Chapter 1: Dismantling the Hierarchy of Souls >

The first chapter in the book provides a historical overview of how religious discourse—specifically Evangelical Christianity in the United States—has been deployed to reinforce white supremacy, patriarchy, and heteronormativity. The unique context of Islam in the United States is also discussed by examining both how Islam is positioned as inferior to Christianity and Western imperialist projects and how Muslim American communities often reinforce similar racist and misogynistic ideologies. Chapter 1 also looks at feminist critiques within Evangelical Christianity and Islam from second-wave activism around women’s role in religious spaces to contemporary discussions of racism, sexual abuse, and homophobia. This chapter provides an analysis of the overlaps between feminist activism in Islam and Christianity, while clarifying the unique context of these religious traditions in the United States.

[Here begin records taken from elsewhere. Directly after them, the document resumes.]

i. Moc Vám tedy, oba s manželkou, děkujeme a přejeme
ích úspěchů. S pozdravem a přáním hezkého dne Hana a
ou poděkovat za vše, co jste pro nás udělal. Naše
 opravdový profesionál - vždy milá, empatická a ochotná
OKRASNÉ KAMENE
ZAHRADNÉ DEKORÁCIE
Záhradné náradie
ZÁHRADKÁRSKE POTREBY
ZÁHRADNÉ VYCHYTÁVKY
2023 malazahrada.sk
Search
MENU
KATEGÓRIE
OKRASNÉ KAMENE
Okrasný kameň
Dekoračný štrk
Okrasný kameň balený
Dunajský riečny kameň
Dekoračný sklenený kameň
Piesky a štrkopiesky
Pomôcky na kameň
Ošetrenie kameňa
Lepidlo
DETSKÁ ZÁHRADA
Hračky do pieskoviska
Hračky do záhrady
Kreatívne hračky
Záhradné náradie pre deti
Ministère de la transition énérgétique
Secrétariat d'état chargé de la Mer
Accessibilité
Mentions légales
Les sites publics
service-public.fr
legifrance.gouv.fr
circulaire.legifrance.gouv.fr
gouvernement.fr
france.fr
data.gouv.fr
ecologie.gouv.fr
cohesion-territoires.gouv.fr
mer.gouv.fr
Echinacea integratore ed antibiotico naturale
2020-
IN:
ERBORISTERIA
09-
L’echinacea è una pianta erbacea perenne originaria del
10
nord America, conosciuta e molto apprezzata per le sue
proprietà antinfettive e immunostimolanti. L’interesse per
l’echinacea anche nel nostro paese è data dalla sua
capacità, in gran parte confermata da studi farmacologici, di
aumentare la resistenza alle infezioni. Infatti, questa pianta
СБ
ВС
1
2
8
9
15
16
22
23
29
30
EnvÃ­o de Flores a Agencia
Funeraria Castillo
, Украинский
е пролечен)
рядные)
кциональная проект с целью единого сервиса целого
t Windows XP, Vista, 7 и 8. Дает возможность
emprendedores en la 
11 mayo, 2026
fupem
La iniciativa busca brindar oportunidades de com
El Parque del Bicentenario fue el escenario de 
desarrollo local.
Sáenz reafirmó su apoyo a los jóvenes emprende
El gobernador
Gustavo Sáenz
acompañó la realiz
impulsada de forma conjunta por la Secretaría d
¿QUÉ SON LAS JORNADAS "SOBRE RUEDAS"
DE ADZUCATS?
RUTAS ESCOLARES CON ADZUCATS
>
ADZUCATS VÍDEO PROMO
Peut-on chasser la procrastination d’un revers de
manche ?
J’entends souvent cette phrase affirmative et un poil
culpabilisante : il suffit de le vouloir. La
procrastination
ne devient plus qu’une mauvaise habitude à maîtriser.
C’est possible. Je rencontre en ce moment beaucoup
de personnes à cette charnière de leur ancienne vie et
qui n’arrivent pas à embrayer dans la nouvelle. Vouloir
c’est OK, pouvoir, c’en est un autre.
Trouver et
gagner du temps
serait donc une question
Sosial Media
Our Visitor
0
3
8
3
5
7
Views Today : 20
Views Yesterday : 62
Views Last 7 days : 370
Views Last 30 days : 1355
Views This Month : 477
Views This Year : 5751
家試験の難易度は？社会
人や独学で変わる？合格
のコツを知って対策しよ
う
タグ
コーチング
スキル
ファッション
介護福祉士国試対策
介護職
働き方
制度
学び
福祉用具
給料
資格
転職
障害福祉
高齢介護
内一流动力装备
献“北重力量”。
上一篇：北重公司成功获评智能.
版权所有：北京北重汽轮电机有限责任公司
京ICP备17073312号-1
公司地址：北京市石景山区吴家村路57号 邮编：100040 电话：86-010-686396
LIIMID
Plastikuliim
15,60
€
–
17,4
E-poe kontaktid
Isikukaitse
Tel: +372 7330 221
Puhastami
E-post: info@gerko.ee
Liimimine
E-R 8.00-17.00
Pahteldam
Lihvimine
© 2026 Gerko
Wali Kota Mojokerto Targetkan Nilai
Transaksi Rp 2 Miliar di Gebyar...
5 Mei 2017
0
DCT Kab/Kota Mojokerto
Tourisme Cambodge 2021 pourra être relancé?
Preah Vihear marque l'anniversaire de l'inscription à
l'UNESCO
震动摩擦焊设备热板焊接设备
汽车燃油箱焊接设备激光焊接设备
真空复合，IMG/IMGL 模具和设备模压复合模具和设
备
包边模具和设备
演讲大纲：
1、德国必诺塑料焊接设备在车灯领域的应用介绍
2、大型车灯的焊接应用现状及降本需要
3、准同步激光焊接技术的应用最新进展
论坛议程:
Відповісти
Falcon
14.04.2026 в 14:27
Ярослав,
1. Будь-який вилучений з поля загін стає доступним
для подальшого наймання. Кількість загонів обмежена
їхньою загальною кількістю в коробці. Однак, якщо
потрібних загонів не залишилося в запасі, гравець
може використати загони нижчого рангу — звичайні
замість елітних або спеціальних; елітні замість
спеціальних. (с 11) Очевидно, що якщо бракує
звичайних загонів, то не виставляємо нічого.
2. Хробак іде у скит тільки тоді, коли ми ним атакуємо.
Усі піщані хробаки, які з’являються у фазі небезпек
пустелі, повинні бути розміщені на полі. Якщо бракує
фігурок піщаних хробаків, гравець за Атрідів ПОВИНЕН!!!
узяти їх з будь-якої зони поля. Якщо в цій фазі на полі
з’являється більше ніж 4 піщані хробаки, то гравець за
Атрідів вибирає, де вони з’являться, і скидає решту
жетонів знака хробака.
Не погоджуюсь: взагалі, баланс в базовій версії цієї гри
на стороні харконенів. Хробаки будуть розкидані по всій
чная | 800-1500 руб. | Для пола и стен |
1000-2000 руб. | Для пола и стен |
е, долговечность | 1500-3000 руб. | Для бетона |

Chapter 2: #KissShameBye: Textual Critiques of Evangelical Purity Culture >

Chapter 2 focuses primarily on textual spaces such as Twitter hashtags, blogs, and online forums, and on how creative language play is foundational to the burgeoning movement against purity culture within Evangelical Christianity. I argue that the clever and hybrid use of language in digital spaces enables the rearticulation of bodies and experiences in ways that celebrate instead of shame sexualities. Young people who feel harmed by problematic teachings around maintaining virginity and proper gender roles express these traumatic feelings through a variety of hashtags, organized Twitter discussions, blogs, and web forums. As the tenets of purity culture have often been conveyed through texts, especially the popular I Kissed Dating Goodbye, those harmed by these teachings engage with textual spaces and the language of purity and shame to challenge these misogynistic, homophobic, and racist teachings. Activists against purity culture have created various spaces where others— deemed queer, impure, and unruly based on their sexuality or skin color—can share their experiences and feel supported.

Chapter 3: Bold and Beautiful: Images of Unruly Bodies Destabilize Pious Muslim Icon >

Chapter 3 addresses how dominant ideologies of proper Muslim femininity are perpetuated through Islamic fashion icons online. In contrast to these portrayals of glowing and bubbly Muslim women in flowing, pastel-colored garments, this chapter explores the activist work of several Muslim American women who insert their unruly bodies and vocal political critiques into the bubblegum aesthetic of Muslim influencers on Instagram. These women build on their intersectional experiences to call out the ways that this dominant icon of Muslim femininity defines women as immodest and immoral because of their skin color, body shape, sexuality, intellect, or independence. Through a discussion of the various Instagram projects of Muslim American women such as Leah Vernon, Blair Imani, Zainab bint Younus, and Angelica Lindsey-Ali, I assert that these creators engage with the visual tropes and malleability of Instagram to do more than share beautiful fashion images or dispel stereotypes of Muslim women. Instead, the women discussed in this chapter blend together photography, graphic images, videos, and captions to share relevant intersectional feminist critiques and deconstruct the icon of the pious Muslim woman. These activists transform their Instagram pages into supportive platforms, celebrating Muslims who fail to meet the unachievable standards of the Islamic fashion industry.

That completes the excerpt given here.